『Stargazy senpie』
「おはよう流子くん!これを見てくれ!!」
部室に入るやいなや先輩が満面の笑みでなにか叫んでいる。
冷房がついていても暑苦しいなこの部屋は。私は熱源を無視して自分の机に向かう。
「流子くん!」
「おはようございます」
目を合わせずに一度机の横に掛けたカバンを机の上に置き直して、『ヘンたて』を取り出す。

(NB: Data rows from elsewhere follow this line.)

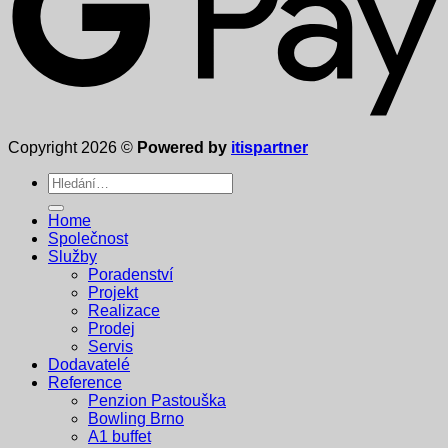
Copyright 2026 ©
Powered by
itispartner
Hledat:
Home
Společnost
Služby
Poradenství
Projekt
Realizace
Prodej
Servis
Dodavatelé
Reference
Penzion Pastouška
Bowling Brno
A1 buffet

トマソンに執着する変な先輩が出てくるライトなミステリーだ。謎のメカに執着する変な先輩に辟易する私に友人が貸してくれた本。ありがとうマイフレンド。普通に面白くて全然参考にならないやこれ。
「流子くん?」
はぁ……。ため息をついて、本をしま…うことはせずに指だけ挟んで先輩の方を向く
「なんですか」
「よく聞いてくれたね!これを見てくれ!」
そういって先輩は手に持っていた機械を掲げる。
おでこに向けるタイプの温度計みたいな機械だ。取っ手とモニターがある。
「……なんですかそれ」
「よく聞いてくれたね!これはね、ピノの箱に星型のピノが入っているかを調べるスキャナーだよ!!!」
……………………は?
「……………………h……なんですかそれ……」
「すごいだろう!?あの幸せな気持ちを百発百中100%感じることができる夢のような技術だよ!!」
「言ってて悲しくならないんですか?」
「どうしてだい!?これまでで一番幸せを追求した結晶ができたと思っているよ!!」
「前作ってた机の上で浮くミニ気球の方がよっぽどハッピーでしたよ」
「あんななんの役にも立たないのが!?」
「それの方が100倍役に立ちません」
「言うじゃないか。これで一緒に幸せを掴みに行かないかと誘おうとしていたのに」
「行くわけないじゃないですかそんな虚しいの。そもそもですね、ピノは冬の食べ物ですよ。今は夏です。ピノを夏に、しかも星をサーチしてまで手に入れようと思う人と一緒にピノを食べたくないですし、一緒に歩きたくありません」
先輩は口を半分開けたまま動かない。ちょっと呆然としているみたいだ。言い過ぎたかな……。
「んー…いや、よそう。君が過去の恋愛で相手にどんな仕打ちを受けたは知らないが、辛かったね。」
「は?」
やべ。は?とか言っちゃった。
「相容れない部分があるのは仕方ないことさ。切り替えたほうがいいよ」
よかった、的はずれなこと言ってる。
もういいや。ヘンたて読もう。出かけるなら静かになるだろう。
……あれ?どこまで読んでたんだっけ……。